DESCRIPTION OF THE TASK
Find every line of the records that has "percent" and return it.

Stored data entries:
....

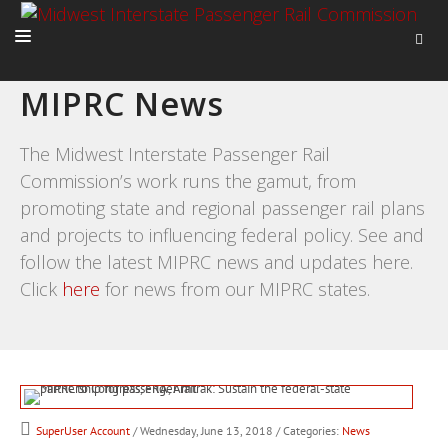
MIPRC News
HOME
ABOUT
The Midwest Interstate Passenger Rail
Commission’s work runs the gamut, from
ACTIVITIES
promoting state and regional passenger rail plans
ADVOCACY
and projects to influencing federal policy. See and
NEWS
follow the latest MIPRC news and updates here.
Click
here
for news from our MIPRC states.
SuperUser Account
/ Wednesday, June 13, 2018
/ Categories:
News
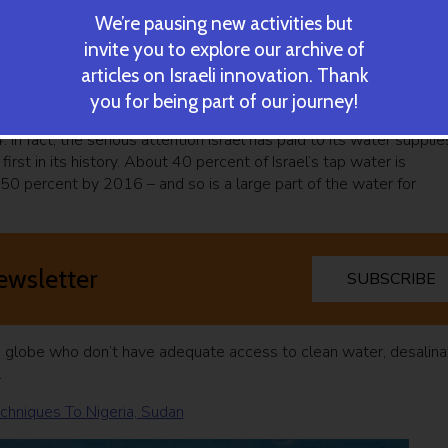
We’re pausing new activities but
invite you to explore our archive of
articles on Israeli innovation. Thank
n forced to come up with creative ways to conserve, recycle and
you for being part of our journey!
n the field of water preservation, coming up with industry-
 In fact, the serious attention Israel has paid to its water supplie
rst in its history. About 40 percent of Israel’s tap water is
50 percent by 2016 – and so is a large part of the water for
ewsletter
SUBSCRIBE
e globe who don’t have adequate access to clean water, desalina
.
chniques To Nigeria, Sudan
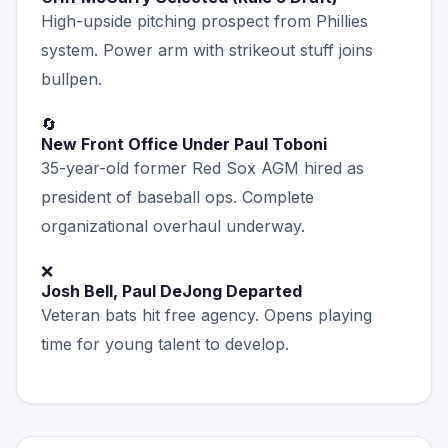
High-upside pitching prospect from Phillies
system. Power arm with strikeout stuff joins
bullpen.
🔄
New Front Office Under Paul Toboni
35-year-old former Red Sox AGM hired as
president of baseball ops. Complete
organizational overhaul underway.
❌
Josh Bell, Paul DeJong Departed
Veteran bats hit free agency. Opens playing
time for young talent to develop.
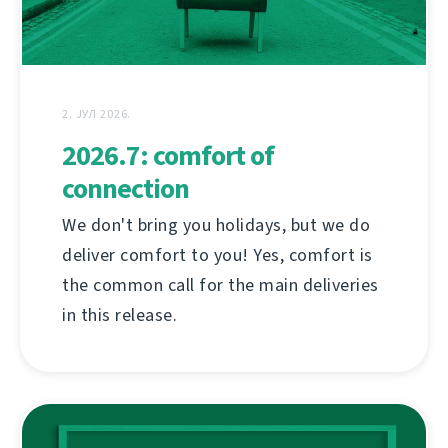
2. ЈУЛ 2026.
2026.7: comfort of
connection
We don't bring you holidays, but we do
deliver comfort to you! Yes, comfort is
the common call for the main deliveries
in this release.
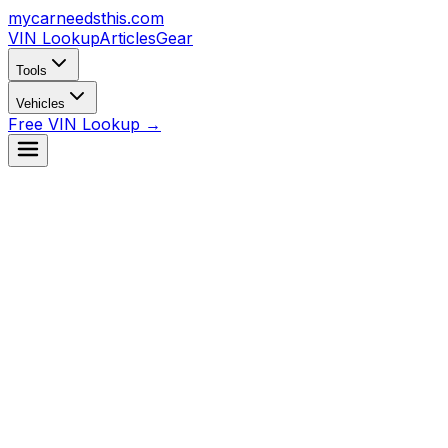
mycarneedsthis
.com
VIN Lookup
Articles
Gear
Tools
Vehicles
Free VIN Lookup →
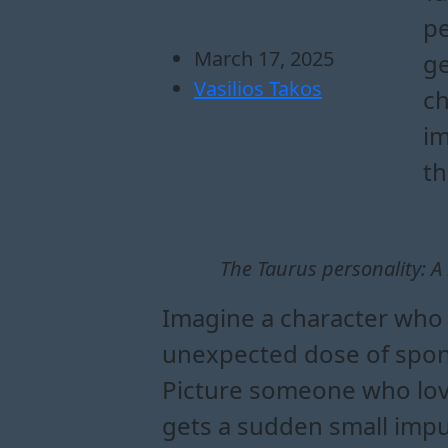
pe
March 17, 2025
ge
Vasilios Takos
ch
im
th
The Taurus personality: 
Imagine a character who 
unexpected dose of sponta
Picture someone who love
gets a sudden small impul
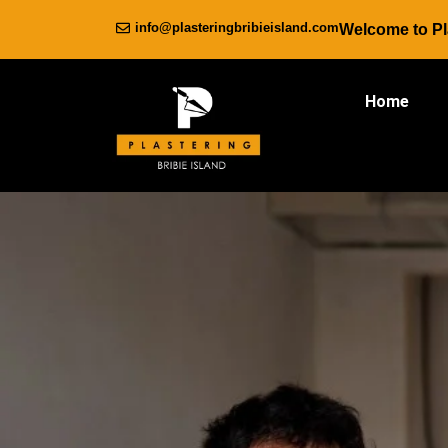
info@plasteringbribieisland.com
Welcome to Pla
Home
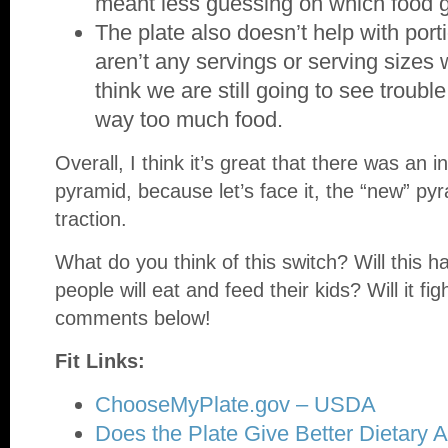
meant less guessing on which food 
The plate also doesn’t help with port
aren’t any servings or serving sizes 
think we are still going to see troubl
way too much food.
Overall, I think it’s great that there was an in
pyramid, because let’s face it, the “new” pyr
traction.
What do you think of this switch? Will this 
people will eat and feed their kids? Will it f
comments below!
Fit Links:
ChooseMyPlate.gov – USDA
Does the Plate Give Better Dietary A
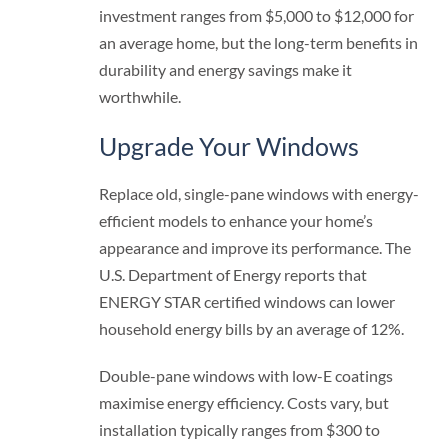
investment ranges from $5,000 to $12,000 for
an average home, but the long-term benefits in
durability and energy savings make it
worthwhile.
Upgrade Your Windows
Replace old, single-pane windows with energy-
efficient models to enhance your home’s
appearance and improve its performance. The
U.S. Department of Energy reports that
ENERGY STAR certified windows can lower
household energy bills by an average of 12%.
Double-pane windows with low-E coatings
maximise energy efficiency. Costs vary, but
installation typically ranges from $300 to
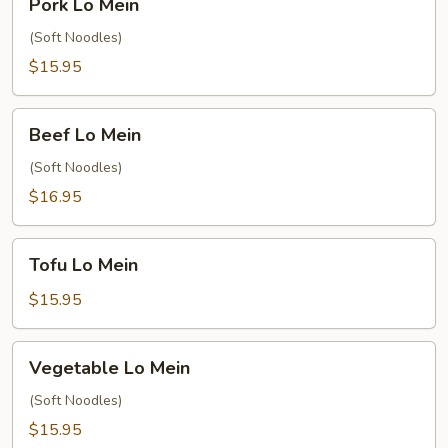
Pork Lo Mein
Lo
Mein
(Soft Noodles)
$15.95
Beef
Beef Lo Mein
Lo
Mein
(Soft Noodles)
$16.95
Tofu
Tofu Lo Mein
Lo
Mein
$15.95
Vegetable
Vegetable Lo Mein
Lo
Mein
(Soft Noodles)
$15.95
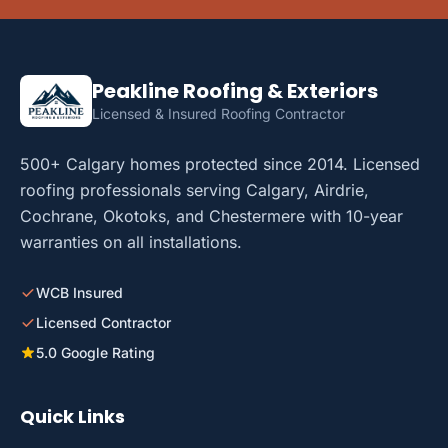
Peakline Roofing & Exteriors
Licensed & Insured Roofing Contractor
500+ Calgary homes protected since 2014. Licensed
roofing professionals serving Calgary, Airdrie,
Cochrane, Okotoks, and Chestermere with 10-year
warranties on all installations.
WCB Insured
Licensed Contractor
5.0 Google Rating
Quick Links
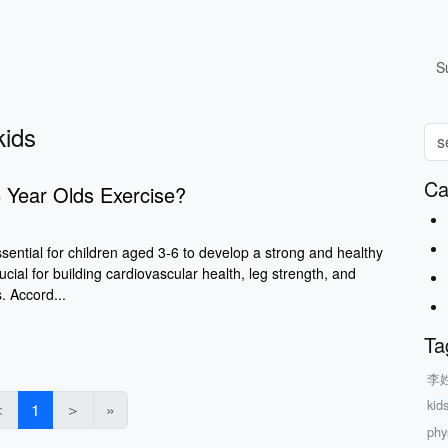
S
kids
Ca
 Year Olds Exercise?
ssential for children aged 3-6 to develop a strong and healthy
ucial for building cardiovascular health, leg strength, and
s. Accord...
Ta
李
kid
＜
1
＞
»
phys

....

RESPONSE
rst in its history. About 40 percent of Israel’s tap water is
50 percent by 2016 – and so is a large part of the water for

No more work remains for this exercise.